Michael Bales and his associates at Cornell are working on a new visual tool for citations data. This is an area that is ripe for some innovation. There is a lot of data available but it seems difficult to gain insights from them. The prototypical question is how authoritative is a particular researcher or research group, judging from his or her or their publications.

A proxy for "quality" is the number of times the paper is cited by others. More sophisticated metrics take into account the quality of the researchers who cite one's work. There are various summary statistics e.g. h-index that attempts to capture the data distribution but reducing to a single number may remove too much context.

Contextual information is very important for interpretation: certain disciplines might enjoy higher average numbers of citations because researchers tend to list more references, or that papers typically have large numbers of co-authors; individual researchers may have a few influential papers, or a lot of rarely-cited papers or anything in between.

A good tool should be able to address a number of such problems.
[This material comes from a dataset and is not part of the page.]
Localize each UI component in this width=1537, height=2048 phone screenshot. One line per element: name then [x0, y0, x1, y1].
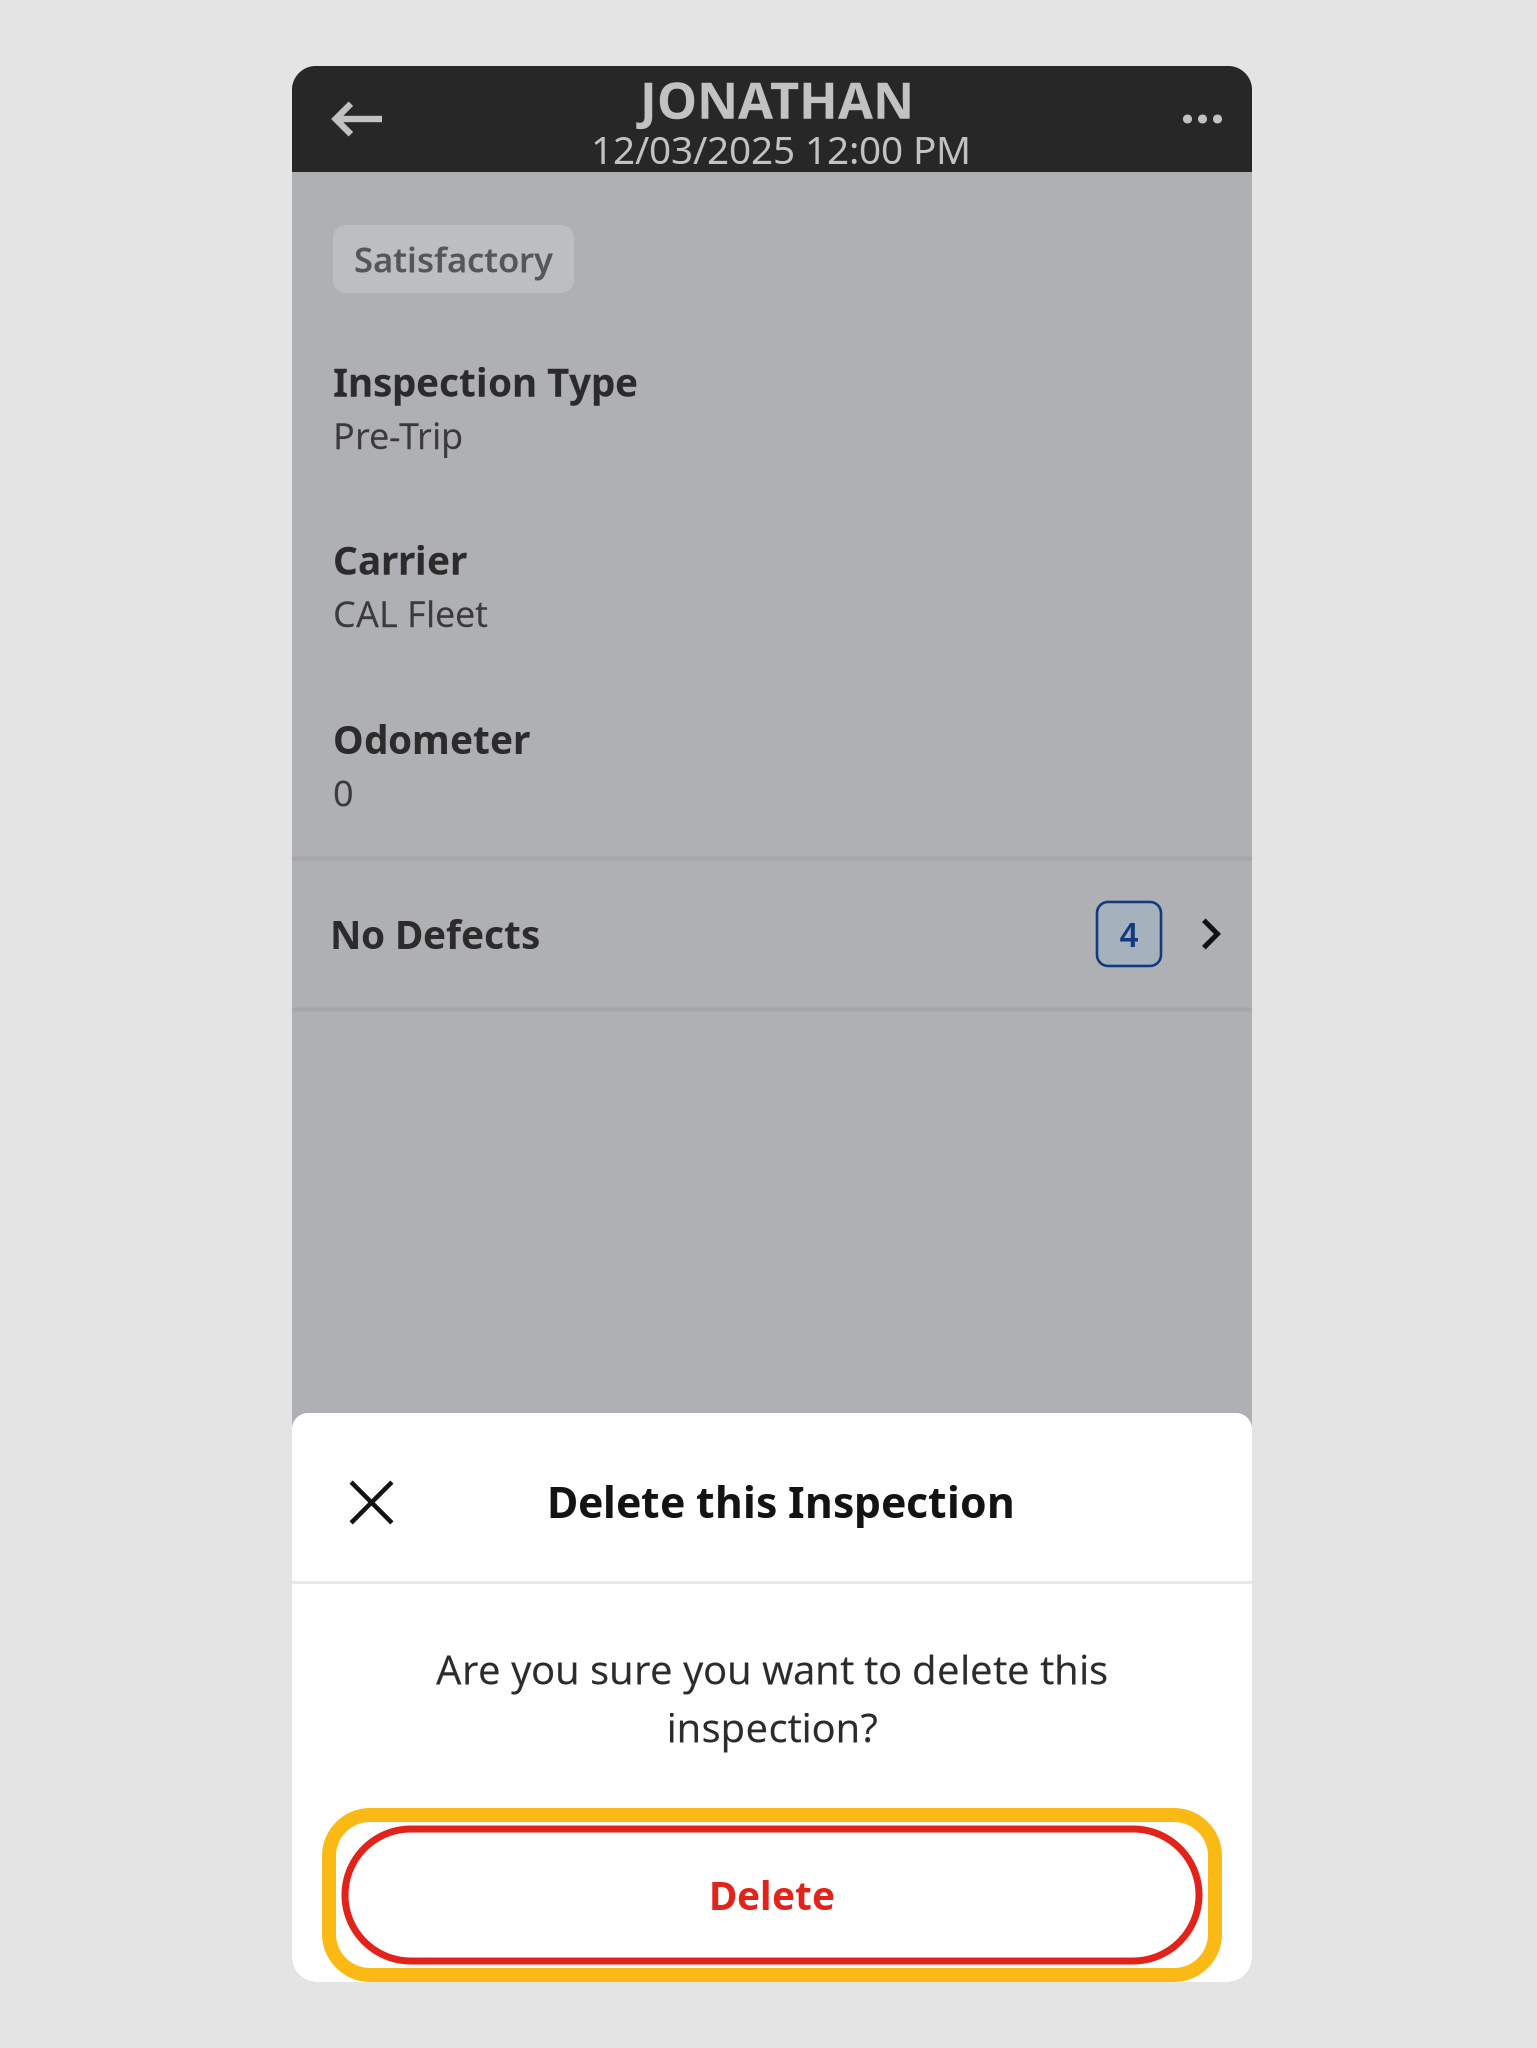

Michael was a former student who attended the Data Visualization workshop at NYU (syllabus here), and the class spent some time discussing his citations impact tool. He contacted me to let me know that what we did during the workshop has now reached the research conferences.

Here is a wireframe of the visual form we developed:


This particular chart shows the evolution in citations data over three time periods for a specific sub-field of study. The vertical scale is a percentile ranking based on some standard used in the citations industry. We grouped the data into deciles (and within each deciles, into thirds) to facilitate understanding. The median rank is highlighted - we can see that in this sub-field, the publications have both increased in quantity but also in quality with the median rank showing improvement over the three periods of time. Because "review articles" are interpreted differently by some, those are highlighted in purple.

One of the key strengths of this design is the filter mechanism shown on the right. The citations researcher can customize comparisons. This is really important because the citations data are meaningless by themselves; they only attain meaning when compared to peer groups.

Here is an even rougher sketch of the design:


For a single researcher, this view will list all of his or her papers, ordered by each paper's percentile rank, with review papers given a purple color.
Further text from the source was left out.